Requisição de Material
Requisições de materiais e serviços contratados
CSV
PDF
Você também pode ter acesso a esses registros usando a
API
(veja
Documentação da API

-------

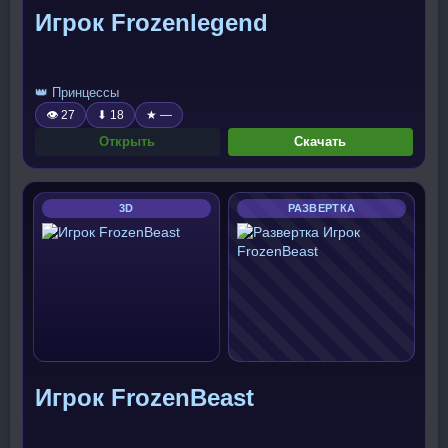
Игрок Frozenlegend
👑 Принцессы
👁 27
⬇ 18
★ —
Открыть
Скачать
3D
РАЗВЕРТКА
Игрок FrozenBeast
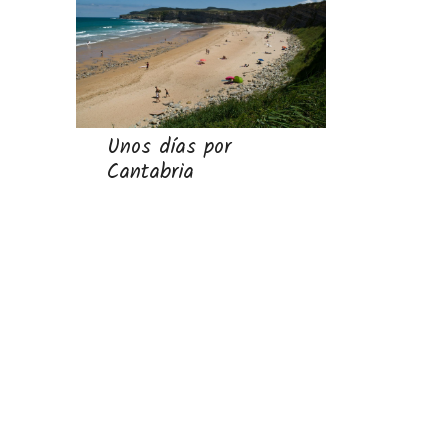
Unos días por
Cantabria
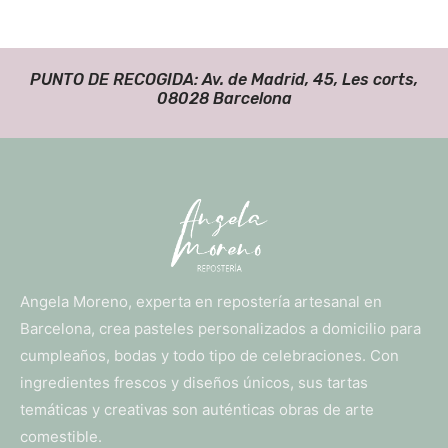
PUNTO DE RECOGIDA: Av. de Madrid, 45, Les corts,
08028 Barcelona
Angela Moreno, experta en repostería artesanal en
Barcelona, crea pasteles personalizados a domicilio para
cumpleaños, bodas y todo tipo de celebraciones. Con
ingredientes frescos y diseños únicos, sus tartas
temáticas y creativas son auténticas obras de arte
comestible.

-------

Using the entries above, tally how many lines have the word "Barcelona" in them; write the number and nothing more.

(Answer to the exercise) 2